Input for this task:
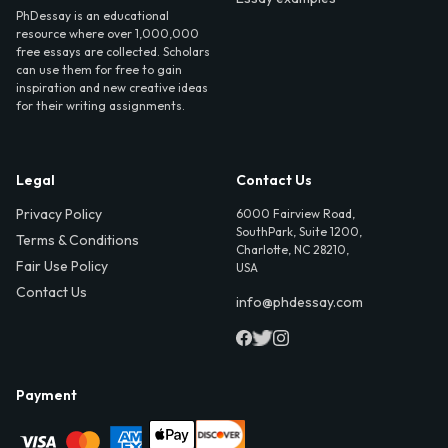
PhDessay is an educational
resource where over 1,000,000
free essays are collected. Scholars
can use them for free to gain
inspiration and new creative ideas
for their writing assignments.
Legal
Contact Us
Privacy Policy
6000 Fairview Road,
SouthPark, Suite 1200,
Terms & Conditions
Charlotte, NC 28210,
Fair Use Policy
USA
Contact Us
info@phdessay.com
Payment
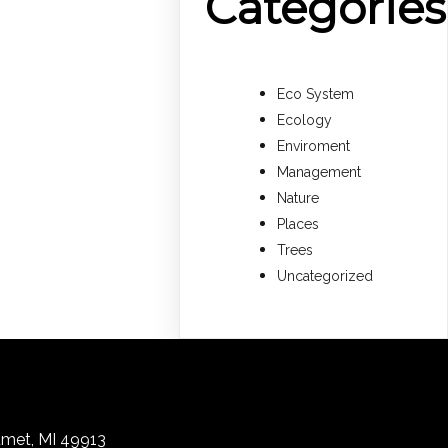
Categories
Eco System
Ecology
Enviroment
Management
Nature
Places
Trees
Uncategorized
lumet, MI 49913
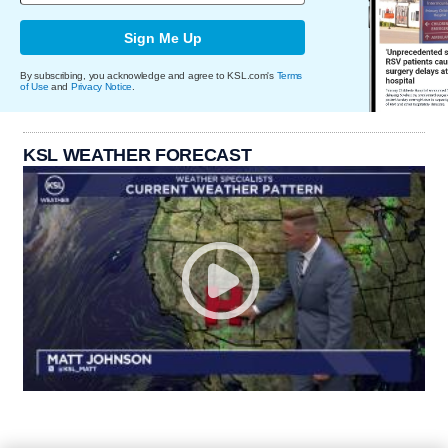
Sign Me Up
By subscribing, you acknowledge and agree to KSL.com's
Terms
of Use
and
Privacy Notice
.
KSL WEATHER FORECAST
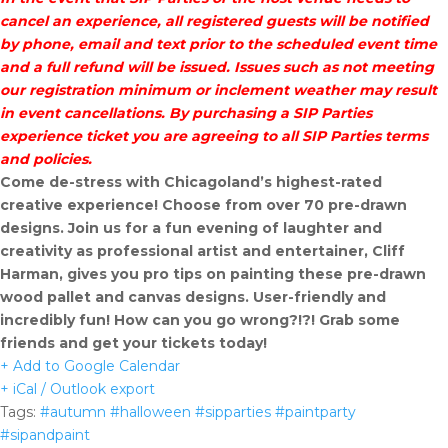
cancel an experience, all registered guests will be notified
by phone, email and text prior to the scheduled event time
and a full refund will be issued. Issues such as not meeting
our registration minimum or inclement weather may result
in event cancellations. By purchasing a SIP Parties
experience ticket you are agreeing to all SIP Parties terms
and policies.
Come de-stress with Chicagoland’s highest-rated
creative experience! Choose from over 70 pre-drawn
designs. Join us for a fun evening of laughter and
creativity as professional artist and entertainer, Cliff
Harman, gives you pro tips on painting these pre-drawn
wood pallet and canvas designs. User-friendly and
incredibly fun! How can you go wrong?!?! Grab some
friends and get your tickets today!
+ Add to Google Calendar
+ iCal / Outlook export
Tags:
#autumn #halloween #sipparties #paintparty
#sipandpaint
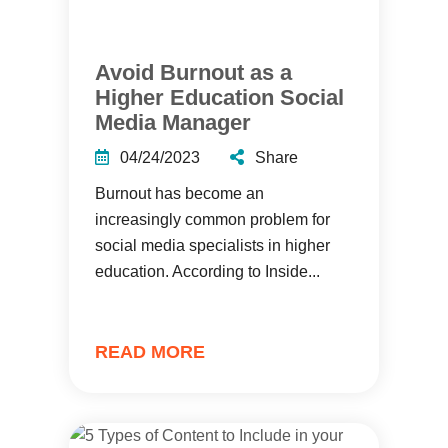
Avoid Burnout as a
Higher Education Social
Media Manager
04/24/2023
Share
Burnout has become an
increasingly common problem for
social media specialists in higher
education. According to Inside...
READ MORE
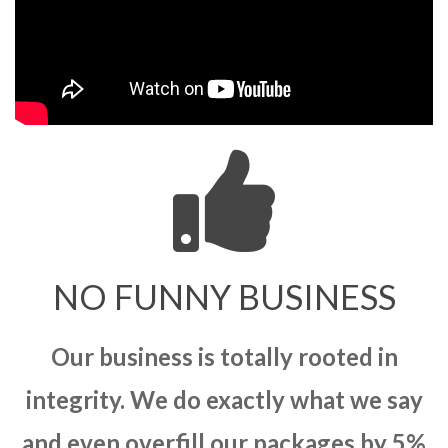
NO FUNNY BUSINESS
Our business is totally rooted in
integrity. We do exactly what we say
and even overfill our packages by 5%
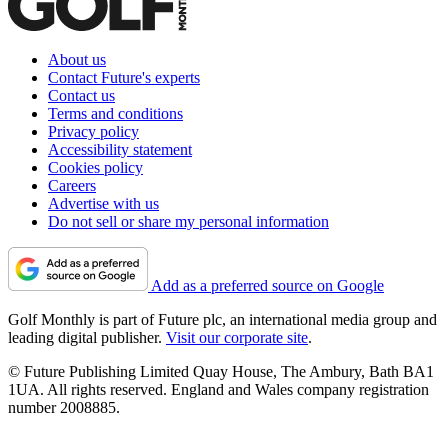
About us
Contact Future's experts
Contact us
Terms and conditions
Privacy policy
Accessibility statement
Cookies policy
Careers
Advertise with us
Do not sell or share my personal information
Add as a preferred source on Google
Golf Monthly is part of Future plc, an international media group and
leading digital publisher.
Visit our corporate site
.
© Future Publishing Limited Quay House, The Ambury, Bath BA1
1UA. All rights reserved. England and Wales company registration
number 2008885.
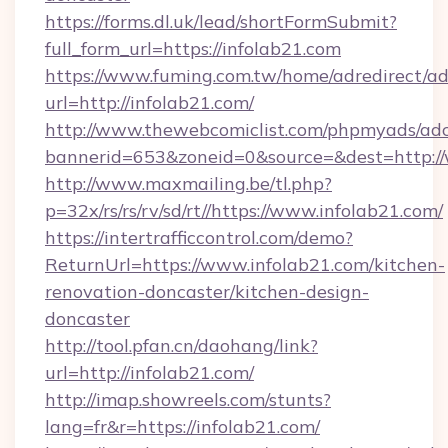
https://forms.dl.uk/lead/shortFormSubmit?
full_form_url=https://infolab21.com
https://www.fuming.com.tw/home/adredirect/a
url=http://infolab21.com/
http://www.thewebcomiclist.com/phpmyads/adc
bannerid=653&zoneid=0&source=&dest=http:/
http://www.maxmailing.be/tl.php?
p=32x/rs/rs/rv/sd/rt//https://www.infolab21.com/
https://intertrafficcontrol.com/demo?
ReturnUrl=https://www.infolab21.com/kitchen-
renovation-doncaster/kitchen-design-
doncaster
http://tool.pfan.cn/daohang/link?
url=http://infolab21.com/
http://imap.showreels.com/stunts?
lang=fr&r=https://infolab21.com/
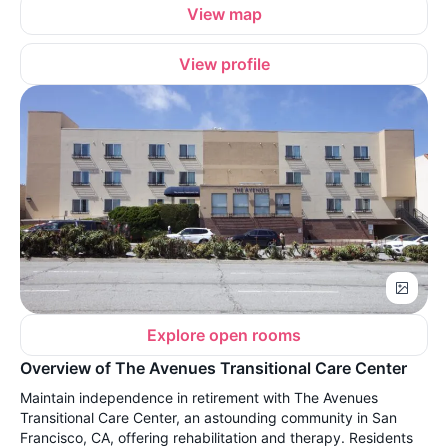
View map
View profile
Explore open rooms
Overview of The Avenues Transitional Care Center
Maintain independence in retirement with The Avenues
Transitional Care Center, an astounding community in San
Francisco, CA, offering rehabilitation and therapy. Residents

Exercise requirements: Go over the listing above and copy out each line that includes "Contact".

Answer to the problem:
Contact Us
Contact Us
Contact Future's experts
Contact us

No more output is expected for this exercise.